A mixed media exhibition delving into the female psyche and the anxiety over external appearances will be held at the National Taiwan Museum of Fine Arts in Taichung from Aug. 30 through Nov. 11.
Curated by female artists Tsau Saiau-yue (曹筱玥) and Lin Yu-chun (林昱君), "The Five Wardrobes She Has” takes inspiration from individual psychology, a school of thought developed by Austrian psychotherapist Alfred Adler that recognized how feelings of inferiority impact personality development.
In terms of this exhibition, Adler's theory on inferiority complex is used to explain female consumption behavior, such as what may drive shopping spurges and other material pursuits. Hence hidden insecurities and perceived inadequacies will be fully exposed by the items in individual wardrobes, the curators noted.
The titular five wardrobes will each be manned by an artist — curators Tsau and Lin, video artist Sappho Loh (駱麗真), and U.S. digital artists Chris Coleman and Laleh Mehran — to reflect the top five most common mentalities shared by women held captive by consumerism.
Tsau uses three wedding gowns to express attempts to fill an emotional void through shopping; Lin's interactive light installation reflects a life of self-oppression and denial; and Loh's audiovisual recordings convey the haplessness of those bound by routine and unattainable ideals.
Using technology such as LED lights and live-time Twitter feeds, the two visiting artists Coleman and Mehran approach the exhibition theme from a different angle by exploring the concept of interconnectivity in the modern world and how that relates to the formation of self identity.
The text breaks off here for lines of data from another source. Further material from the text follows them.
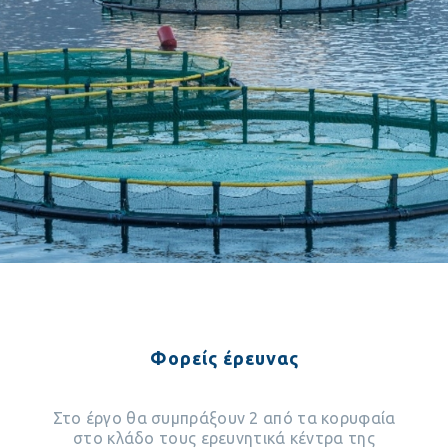
Φορείς έρευνας
Στο έργο θα συμπράξουν 2 από τα κορυφαία
στο κλάδο τους ερευνητικά κέντρα της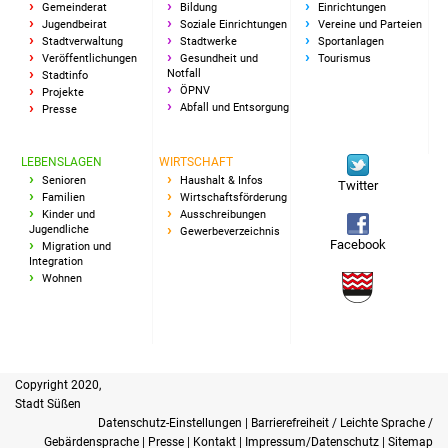
Senioren
Gemeinderat
Bildung
Einrichtungen
Jugendbeirat
Soziale Einrichtungen
Vereine und Parteien
Stadtverwaltung
Stadtwerke
Sportanlagen
Stadtseniorenrat
Veröffentlichungen
Gesundheit und
Tourismus
Notfall
Stadtinfo
ÖPNV
Projekte
Sommerwochen für
Abfall und Entsorgung
Presse
Ältere
LEBENSLAGEN
WIRTSCHAFT
Seniorenwohn- und
Senioren
Haushalt & Infos
Twitter
Pflegeheim
Familien
Wirtschaftsförderung
Kinder und
Ausschreibungen
Jugendliche
Gewerbeverzeichnis
Familien
Facebook
Migration und
Integration
Wohnen
Familientreff
Kinder und Jugendliche
Schülerferienprogramm
Copyright 2020,
Stadt Süßen
Datenschutz-Einstellungen
|
Barrierefreiheit / Leichte Sprache /
Migration und Integration
Gebärdensprache
|
Presse
|
Kontakt
|
Impressum/Datenschutz
|
Sitemap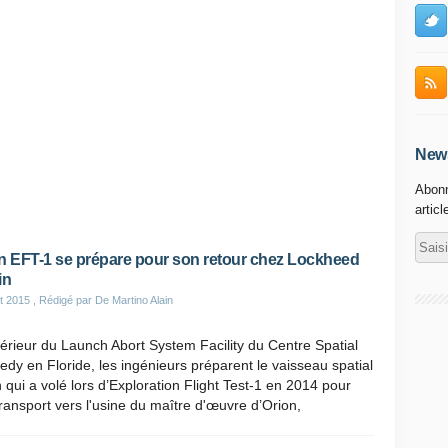
News
Abonn
articl
n EFT-1 se prépare pour son retour chez Lockheed
in
t 2015
, Rédigé par De Martino Alain
ntérieur du Launch Abort System Facility du Centre Spatial
dy en Floride, les ingénieurs préparent le vaisseau spatial
 qui a volé lors d’Exploration Flight Test-1 en 2014 pour
ransport vers l'usine du maître d'œuvre d’Orion,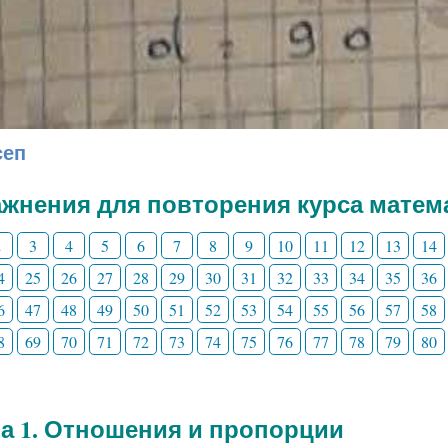
сеп
жнения для повторения курса матема
2
3
4
5
6
7
8
9
10
11
12
13
14
4
25
26
27
28
29
30
31
32
33
34
35
36
6
47
48
49
50
51
52
53
54
55
56
57
58
8
69
70
71
72
73
74
75
76
77
78
79
80
а 1. Отношения и пропорции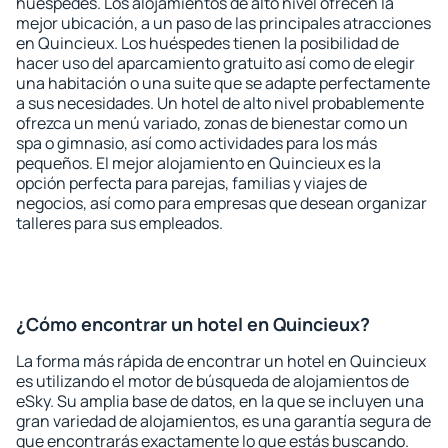
huéspedes. Los alojamientos de alto nivel ofrecen la
mejor ubicación, a un paso de las principales atracciones
en Quincieux. Los huéspedes tienen la posibilidad de
hacer uso del aparcamiento gratuito así como de elegir
una habitación o una suite que se adapte perfectamente
a sus necesidades. Un hotel de alto nivel probablemente
ofrezca un menú variado, zonas de bienestar como un
spa o gimnasio, así como actividades para los más
pequeños. El mejor alojamiento en Quincieux es la
opción perfecta para parejas, familias y viajes de
negocios, así como para empresas que desean organizar
talleres para sus empleados.
¿Cómo encontrar un hotel en Quincieux?
La forma más rápida de encontrar un hotel en Quincieux
es utilizando el motor de búsqueda de alojamientos de
eSky. Su amplia base de datos, en la que se incluyen una
gran variedad de alojamientos, es una garantía segura de
que encontrarás exactamente lo que estás buscando.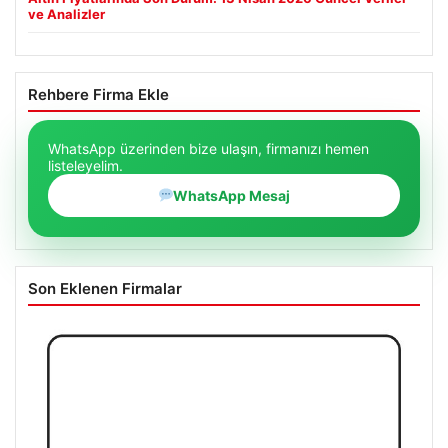
ve Analizler
Rehbere Firma Ekle
WhatsApp üzerinden bize ulaşın, firmanızı hemen
listeleyelim.
WhatsApp Mesaj
Son Eklenen Firmalar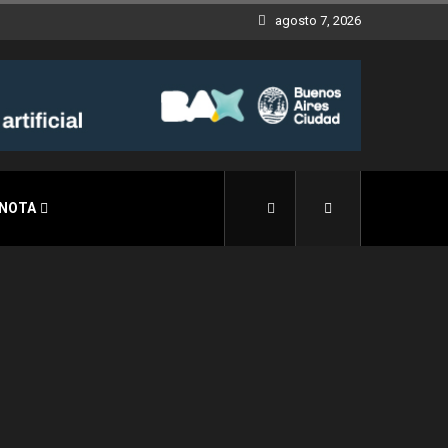
agosto 7, 2026
 NOTA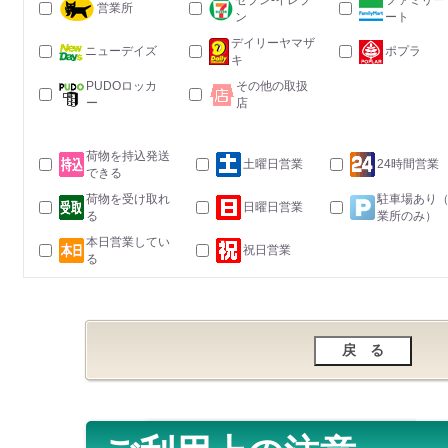
セブン-イレブ
ファミリー
営業所
ン
ート
デイリーヤマザ
ニューデイズ
ポプラ
キ
PUDOロッカ
その他の取扱
ー
店
荷物を持込発送
土曜日営業
24時間営業
できる
荷物を受け取れ
駐車場あり
日曜日営業
る
業所のみ）
本日営業してい
祝日営業
る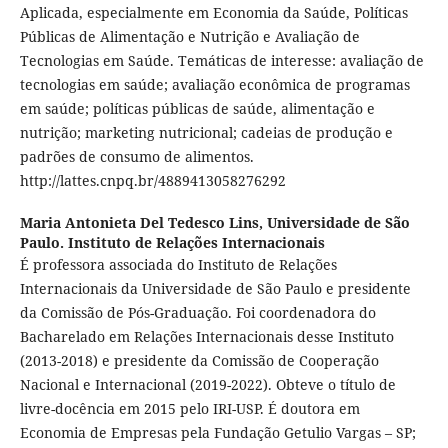
Aplicada, especialmente em Economia da Saúde, Políticas
Públicas de Alimentação e Nutrição e Avaliação de
Tecnologias em Saúde. Temáticas de interesse: avaliação de
tecnologias em saúde; avaliação econômica de programas
em saúde; políticas públicas de saúde, alimentação e
nutrição; marketing nutricional; cadeias de produção e
padrões de consumo de alimentos.
http://lattes.cnpq.br/4889413058276292
Maria Antonieta Del Tedesco Lins,
Universidade de São
Paulo. Instituto de Relações Internacionais
É professora associada do Instituto de Relações
Internacionais da Universidade de São Paulo e presidente
da Comissão de Pós-Graduação. Foi coordenadora do
Bacharelado em Relações Internacionais desse Instituto
(2013-2018) e presidente da Comissão de Cooperação
Nacional e Internacional (2019-2022). Obteve o título de
livre-docência em 2015 pelo IRI-USP. É doutora em
Economia de Empresas pela Fundação Getulio Vargas – SP;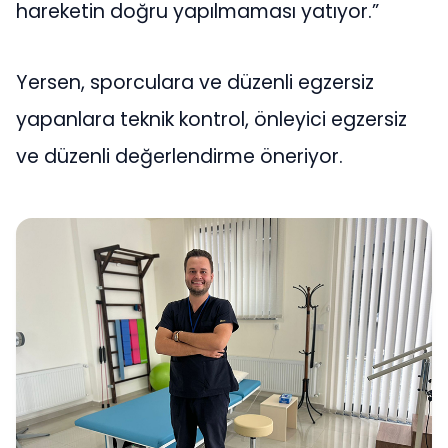
hareketin doğru yapılmaması yatıyor.”
Yersen, sporculara ve düzenli egzersiz
yapanlara teknik kontrol, önleyici egzersiz
ve düzenli değerlendirme öneriyor.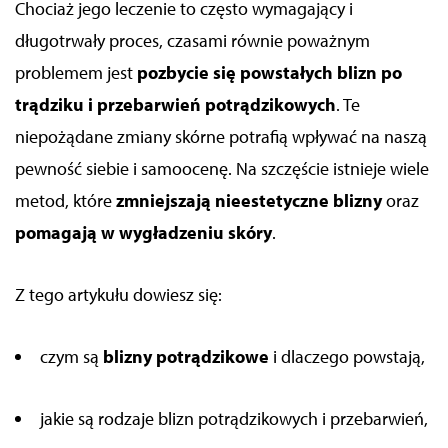
Chociaż jego leczenie to często wymagający i
długotrwały proces, czasami równie poważnym
problemem jest
pozbycie się powstałych blizn po
trądziku i przebarwień potrądzikowych
. Te
niepożądane zmiany skórne potrafią wpływać na naszą
pewność siebie i samoocenę. Na szczęście istnieje wiele
metod, które
zmniejszają nieestetyczne blizny
oraz
pomagają w wygładzeniu skóry
.
Z tego artykułu dowiesz się:
czym są
blizny potrądzikowe
i dlaczego powstają,
jakie są rodzaje blizn potrądzikowych i przebarwień,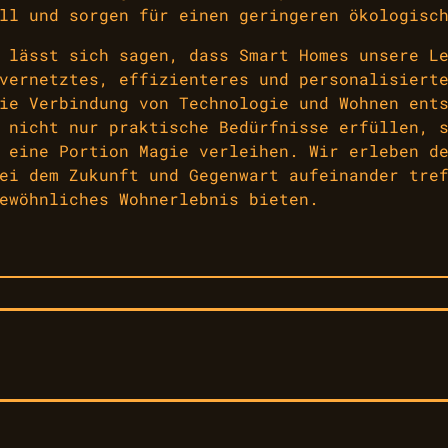
ll und sorgen für einen geringeren ökologisc
 lässt sich sagen, dass Smart Homes unsere L
vernetztes, effizienteres und personalisiert
ie Verbindung von Technologie und Wohnen ent
 nicht nur praktische Bedürfnisse erfüllen, 
 eine Portion Magie verleihen. Wir erleben d
ei dem Zukunft und Gegenwart aufeinander tre
ewöhnliches Wohnerlebnis bieten.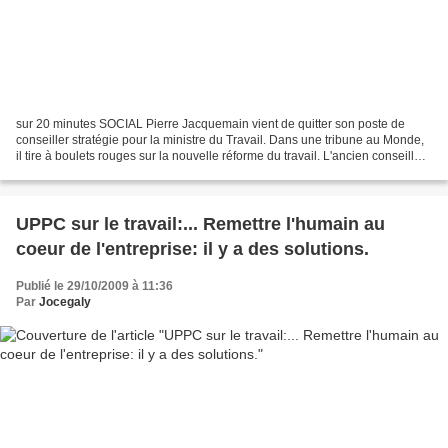
sur 20 minutes SOCIAL Pierre Jacquemain vient de quitter son poste de
conseiller stratégie pour la ministre du Travail. Dans une tribune au Monde,
il tire à boulets rouges sur la nouvelle réforme du travail. L'ancien conseiller
de Myriam El Khomri dézingue...
UPPC sur le travail:... Remettre l'humain au
coeur de l'entreprise: il y a des solutions.
Publié le 29/10/2009 à 11:36
Par
Jocegaly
Coleman's "W3FI” proves the inseparability of our digital (online) and real (offline) selves and calls for greater awareness of mankind's solidarity, while Mehran's "Constructs of Acquaintance” taps local phone calls and shifts color and speed depending on where the network is most heavily loaded.
Ultimately, "The Five Wardrobes She Has” exhibition seeks feedback and answers from the audience — can true personal security ever arise from achieving material comfort? Or does the hoarding of niceties eventually overwhelm and bury the individual?